A Spanish pensioner saw her widow’s pension suspended by Social Security, which considered that the benefit was incompatible with the retirement pension she already received. In addition to losing the subsidy, she was notified to return 10,421.56 euros, an amount that the organization understood to have been paid unduly.
The decision led the woman, identified as Lina, to go to court, after more than a decade of receiving her pension without any challenge.
A pension granted in 2012
According to the Spanish digital newspaper Noticias Trabajo, Lina began receiving the widow’s pension in 2012, following the death of her de facto partner. The request was approved under Law 40/2007, which already recognized the right to this benefit for couples who were not married.
The pension was set at 835.43 euros per month, subject to the condition that earnings did not exceed one and a half times the Interprofessional Minimum Wage. At that time, legislation allowed accumulation, as long as all income remained within the established limit.

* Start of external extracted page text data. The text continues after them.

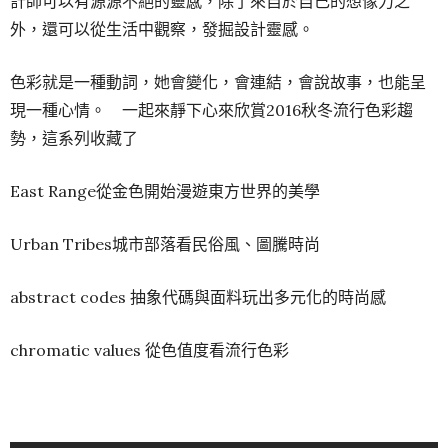
計師可以有源源不絕的靈感，除了來自於自己的想像力之
外，還可以從生活中觀察，發掘設計靈感。
色彩就是一種動詞，她會變化，會連結，會說故事，也能呈
現一種心情。 一起來靜下心來欣賞2016秋冬流行色彩趨
勢，這系列收藏了
East Range從金色開始漫遊東方世界的美學
Urban Tribes城市部落看民俗風、圖騰時尚
abstract codes 抽象代碼與面料玩出多元化的時尚感
chromatic values 從色值度看流行色彩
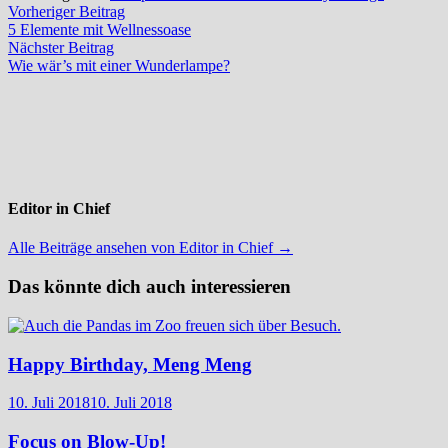
Beitragsnavigation
Vorheriger
Vorheriger Beitrag
Beitrag:
5 Elemente mit Wellnessoase
Nächster
Nächster Beitrag
Beitrag:
Wie wär’s mit einer Wunderlampe?
Editor in Chief
Alle Beiträge ansehen von Editor in Chief →
Das könnte dich auch interessieren
Happy Birthday, Meng Meng
10. Juli 2018
10. Juli 2018
Focus on Blow-Up!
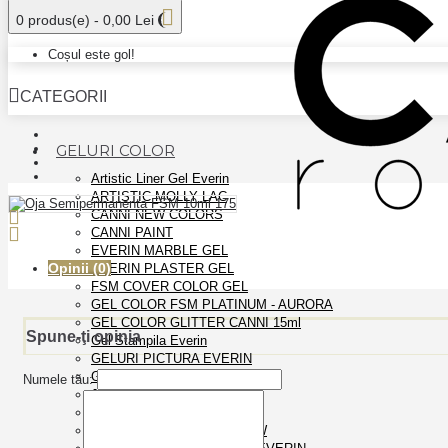
0 produs(e) - 0,00 Lei
Coșul este gol!
CATEGORII
GELURI COLOR
Artistic Liner Gel Everin
ARTISTIC MOLLY LAC
CANNI NEW COLORS
CANNI PAINT
EVERIN MARBLE GEL
Opinii (0)
EVERIN PLASTER GEL
FSM COVER COLOR GEL
GEL COLOR FSM PLATINUM - AURORA
GEL COLOR GLITTER CANNI 15ml
Spune-ţi opinia
Gel Stampila Everin
GELURI PICTURA EVERIN
GYPSUM COLOR GEL
Numele tău:
JAZZ KIEVSKAYA
MUD COLOR GEL
ROSALIND SHINY RAINBOW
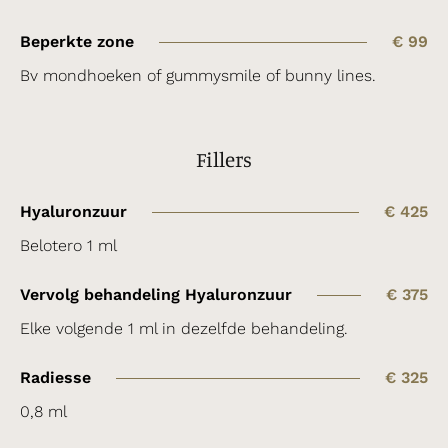
Beperkte zone
€ 99
Bv mondhoeken of gummysmile of bunny lines.
Fillers
Hyaluronzuur
€ 425
Belotero 1 ml
Vervolg behandeling Hyaluronzuur
€ 375
Elke volgende 1 ml in dezelfde behandeling.
Radiesse
€ 325
0,8 ml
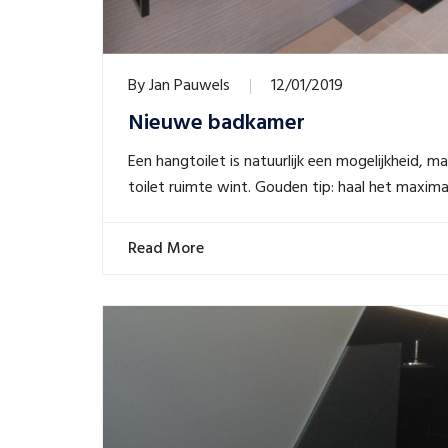
By
Jan Pauwels
12/01/2019
Nieuwe badkamer
Een hangtoilet is natuurlijk een mogelijkheid,
toilet ruimte wint. Gouden tip: haal het maximal
Read More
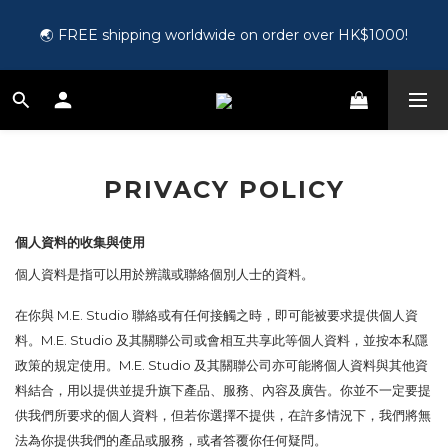
🎵 第一次接觸訂製耳機？歡迎到 Showroom 免費體驗【按此】
🌏 FREE shipping worldwide on order over HK$1000!
🛍️ Register as a member and get HK$50 for free!【Click 
here】
🎵 第一次接觸訂製耳機？歡迎到 Showroom 免費體驗【按此】
PRIVACY POLICY
個人資料的收集與使用
個人資料是指可以用於辨識或聯絡個別人士的資料。
在你與
M.E. Studio
聯絡或有任何接觸之時，即可能被要求提供個人資
料。M.E. Studio
及其關聯公司或會相互共享此等個人資料，並按本私隱
政策的規定使用。M.E. Studio
及其關聯公司亦可能將個人資料與其他資
料結合，用以提供並提升旗下產品、服務、內容及廣告。你並不一定要提
供我們所要求的個人資料，但若你選擇不提供，在許多情況下，我們將無
法為你提供我們的產品或服務，或者答覆你任何疑問。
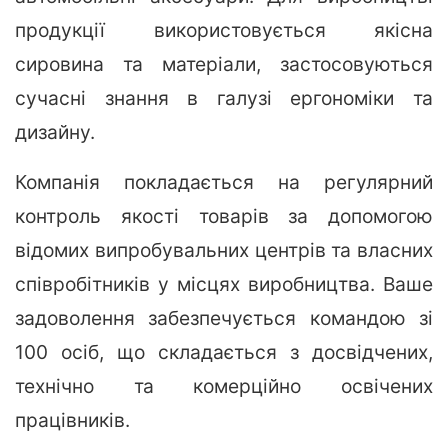
продукції використовується якісна
сировина та матеріали, застосовуються
сучасні знання в галузі ергономіки та
дизайну.
Компанія покладається на регулярний
контроль якості товарів за допомогою
відомих випробувальних центрів та власних
співробітників у місцях виробництва. Ваше
задоволення забезпечується командою зі
100 осіб, що складається з досвідчених,
технічно та комерційно освічених
працівників.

Two years later, in 2014, Lina began receiving a contributory retirement pension, amounting to 2,060.22 euros per month. From that moment on, Social Security suspended her widow’s pension as it considered that the sum of her income exceeded the maximum amount allowed.
The replacement and the surprise
With the entry into force of Law 21/2021, known as the second pension reform, Lina decided to request the reinstatement of her widow’s pension again. The request was accepted, and the pension was recalculated at 1,042.45 euros per month, with retroactive effect to January 1, 2022.
However, a few months later, Social Security reversed itself and notified the woman of the annulment of the decision. The entity considered that the new additional provision 40th of the General Social Security Law prevented the accumulation of a widow’s pension with any contributory pension. Furthermore, he demanded the return of all amounts received since reactivation, alleging undue payment.
The woman then decided to appeal to the Navarra Superior Court of Justice, arguing that her right to a widow’s pension had been recognized almost ten years before the new law came into force and, therefore, could not be revoked based on criteria created later.
Interpretation of the law
The question posed to the court was clear: could the new legislation be applied to a pension granted in 2012? The answer required determining whether the so-called “causative fact” of the right, the moment in which it was born, prevailed over subsequent legal changes.
The legal debate ended up focusing on this point. On the one hand, Social Security maintained that the new rules applied to all situations in force. On the other hand, Lina’s defense argued that her pension could not be reviewed based on a law that did not yet exist when the right was acquired.
And in Portugal?
In Portugal, the legal framework protects, in general terms, the idea of acquired rights and imposes limits on legislative retroactivity, especially when the application of a new standard may affect the legitimate expectations of beneficiaries. The Constitutional Court and the Basic Law of the Social Security System have been reinforcing the protection of these rights, at least as a guiding principle for the interpretation of norms.
In practice, this translates into the possibility of a beneficiary challenging before the courts an administrative decision that applies, to its detriment, rules introduced after the date of the triggering event. The result depends on the specificity of each case, the wording of the rule and the interpretation that the courts make on concepts such as the triggering fact and legitimate expectations.
The court finds in favor of the beneficiary
According to , the Superior Court of Justice of Navarra ended up clarifying that the applicable regime is the one in force at the date on which the right was recognized. The court emphasized that the replacement requested in 2022 did not constitute a new pension, but rather the reactivation of a benefit previously recognized in 2012.
For this reason, requirements introduced by subsequent legislative reforms could not be required from the beneficiary, nor could the additional provision 40th of the General Social Security Law be applied retroactively.
With the decision, Lina regained the right to accumulate both pensions, for a total value of 3,102.67 euros per month, and no longer had to return the 10,421.56 euros claimed by Social Security.
The case, according to the same source, reinforces the importance of the principle of non-retroactivity of laws and could serve as a reference for other similar situations in which the application of new rules jeopardizes rights recognized under previous legislation.